To change the pod name syntax to make it explicitly hierarchical is just too much of a breaking change. There is now just a huge amount of infrastructure baked around current conventions of pod names as simple identifiers. All the tools like fan and fant take qnames, serialization uses qnames, and there is already quite a bit of code and other resources which make use of qnames.

Plus given the extensive use of qnames, I'm sure I really want to make core pod names like sys or fwt any longer than they already are. Having short qnames for core types is really quite nice.

But even without an explicit hierarchy separator, we do need to get serious about ensuring our pod names are globally unique. This can be done by using implied hierarchies with camel case prefixes. My proposal for pod naming is as follows:

core pods developed and deployed as part of the Fantom continue to use their existing short names (sys, fwt, util, etc)
prefixes assigned to a specific organization or project own the namespace under that prefix; for example if you own the prefix "fooBar", then you own any pod name which is prefixed with "fooBar" using camel case such as "fooBarBaz", but not "fooBark"
the top-level domain names "com", "org", "net" etc are implicitly owned by the domain owner, for example "comAcme" is owned by whoever owns the "acme.com" domain
projects, products, and organizations can register their own prefixes with us on fantom.org to use shorter names such as "tales", "mustache", or "spectre". I've found many projects do have short, unique names but are not really associated with a meaningful DNS name

So that is what we're thinking. Obviously we can't force you to name your pods any given way. But whatever conventions we decide upon will be forced if you want to publish your pod on fantom.org. Feedback welcome.

tactics Thu 28 Apr 2011

In the scope of the code, we want the pod name to be as short as possible for easy typing.

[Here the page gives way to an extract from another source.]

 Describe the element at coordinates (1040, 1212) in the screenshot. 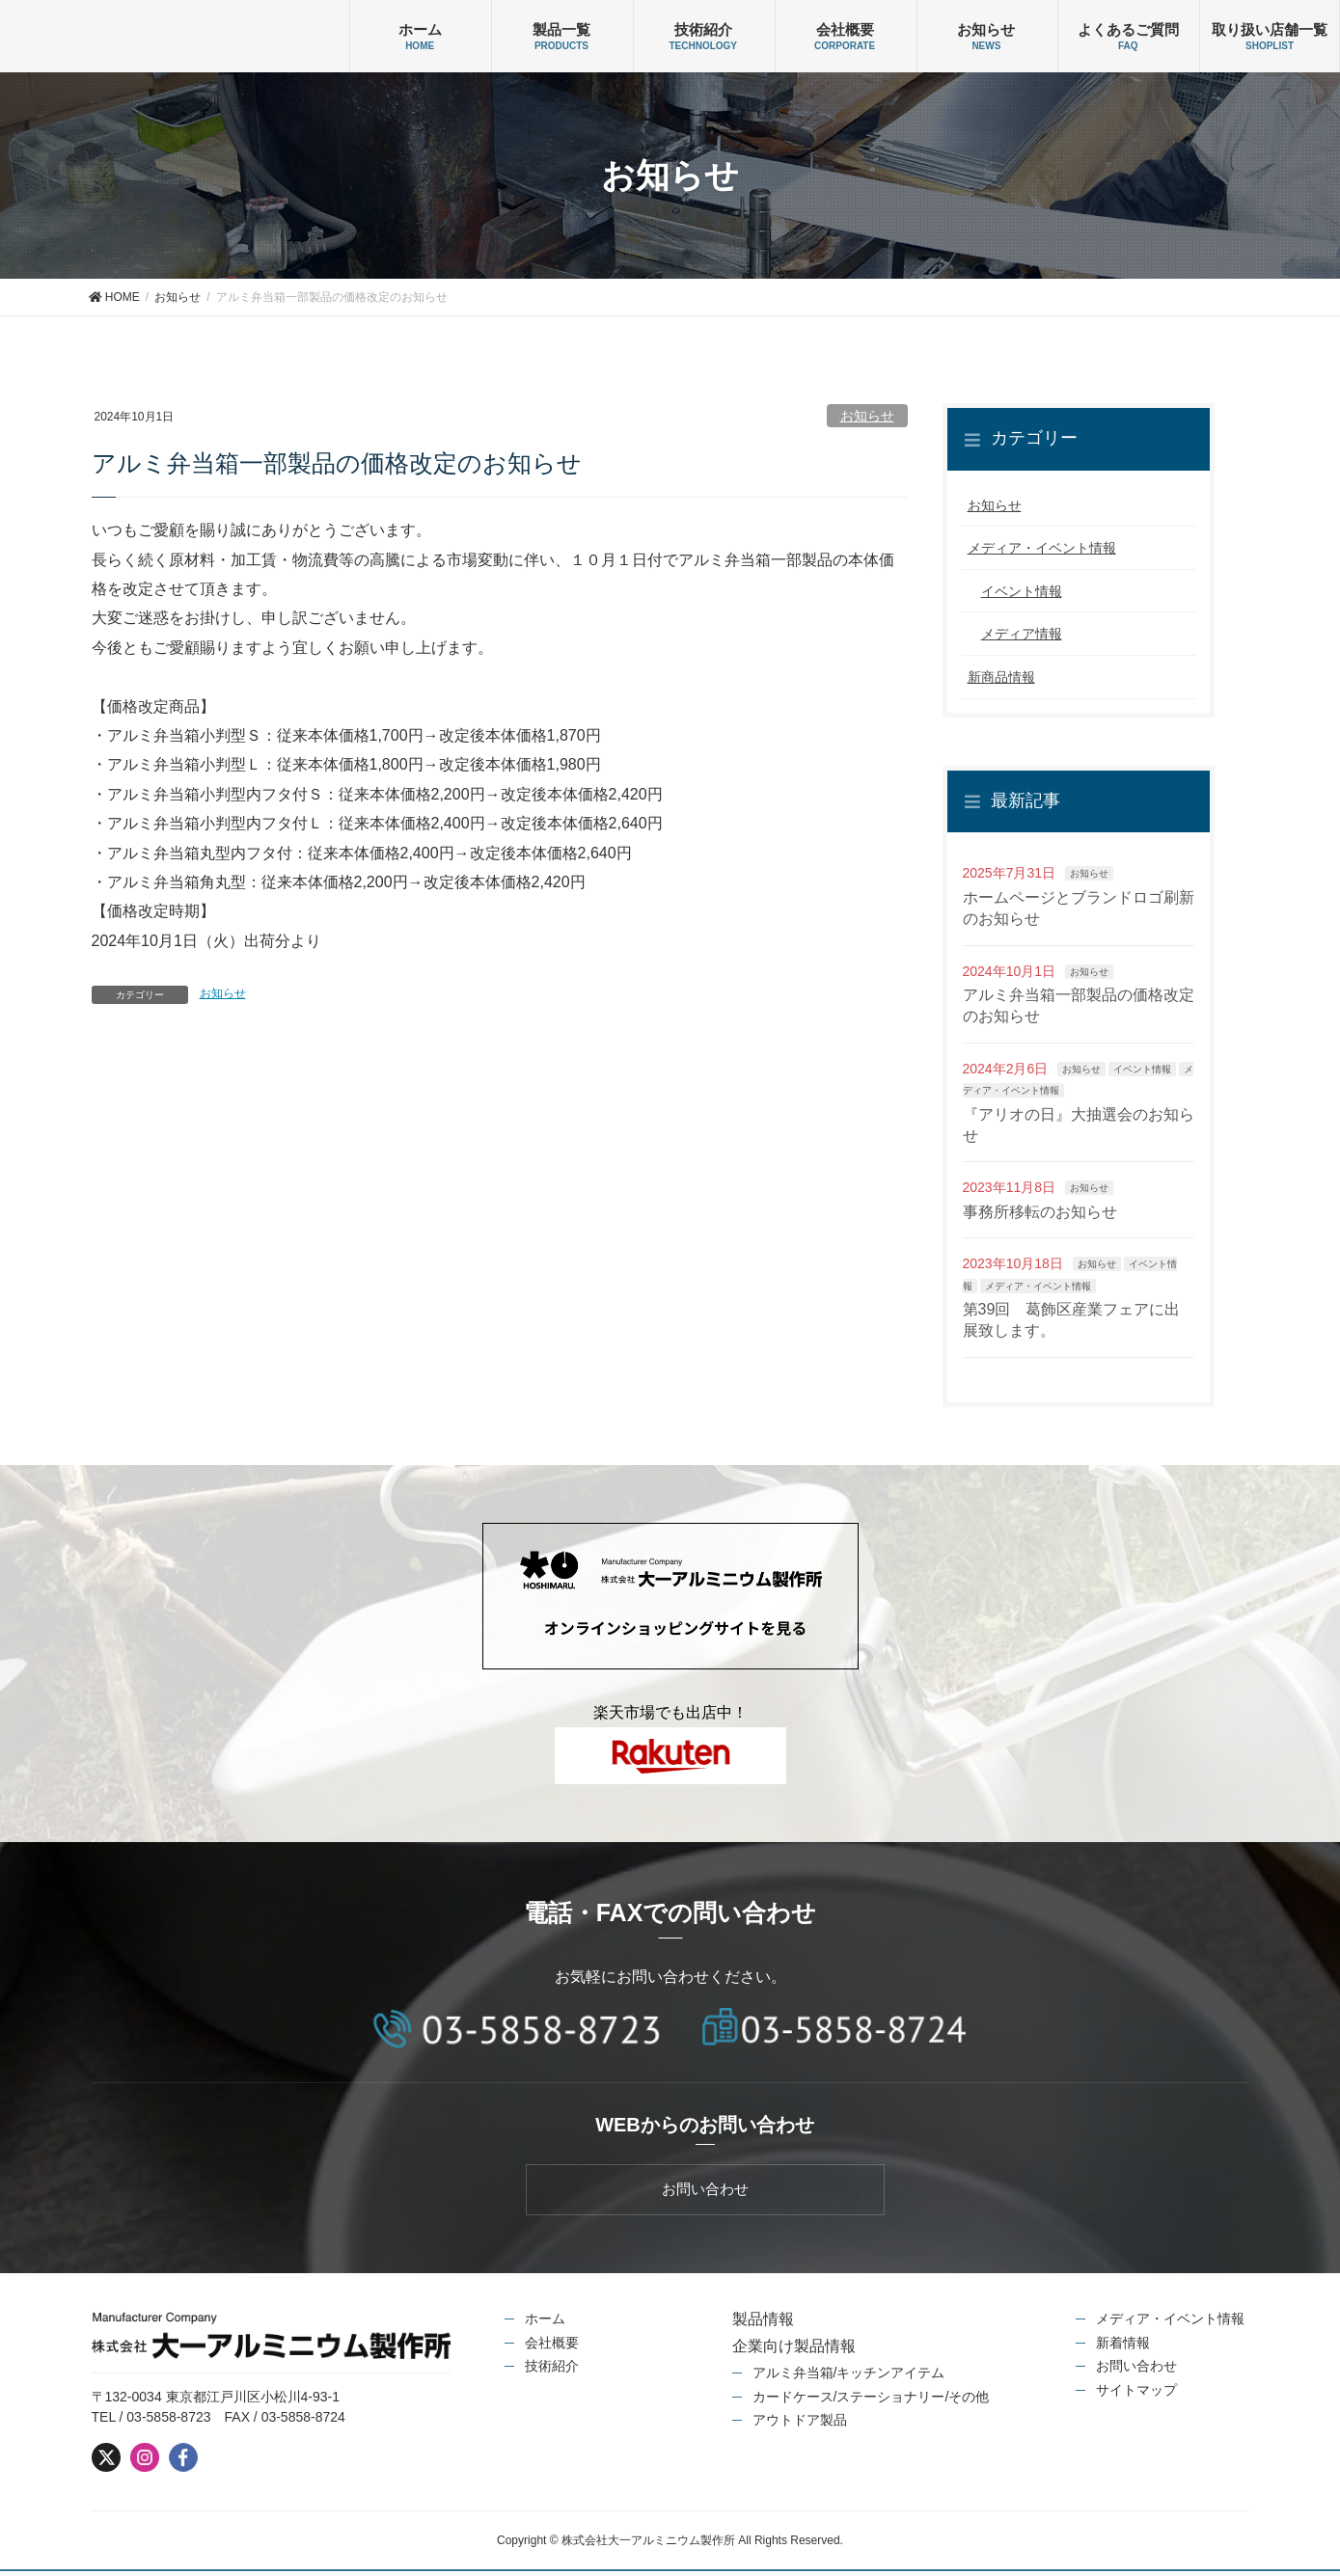 I see `事務所移転のお知らせ` at that location.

In the scope of the community, we want the pod name to be as long as possible for uniqueness guarantees.

It's this tension that seems to be causing issues.

In regards to this issue, we can make a few useful parallels in programming languages.

Not every object in a program is important enough to get its own name. For unimportant objects, we have expressions, object literals, and anonymous functions. This relieves us of having to come up with an intelligent name when one isn't needed. (The absence of this would be SSA form used by some compilers).

Similarly, not every named variable is equal in importance. Global names are reserved for important objects that. Their names must be chosen carefully to avoid collisions and end up much longer (TextEditorOptions, mysql_fetch_assoc, FandocIndexToHtmlGenerator). For less important objects, we can fall back on local names. They are non-unique, but they are scoped. They are short and don't require much attention when naming. (For example, x, i, data, and val).

Similarly, with organizing code modules, not every module is particularly important. That is, it isn't useful outside of the context of the project it resides in or to the overall community.

For example, it makes a lot of sense to create a pod for your website's custom ORM library. But it wouldn't make sense use orm as the universal name for it, since it would likely collide with another project's custom orm pod.

An important aspect that seems to be missing from pods is a notion of "scope". Pods provide only a single global scope to organize your code in. This means you have to choose between creating monolithic pods or littering the namespace. Important names (opengl, etc) also get mixed in with unimportant names (my lame, hacked-together orm pod, etc).

Just to restate my stance on the issue, my stance is:

Allow dots in names
Encourage Java-looking pod names (fantom.fwt for FWT)
Rely heavily on sys::Env to resolve pod names in the context of the code (so we can all still just type fwt).

I'm not sure on the details, but the important point are:

Java (and .NET developers?) would feel comfortable with the dot syntax.
It encourages long, unique names.
It allows a hierarchal division of code.
Developers can still use short identifiers in context.

brian Thu 28 Apr 2011

It's this tension that seems to be causing issues.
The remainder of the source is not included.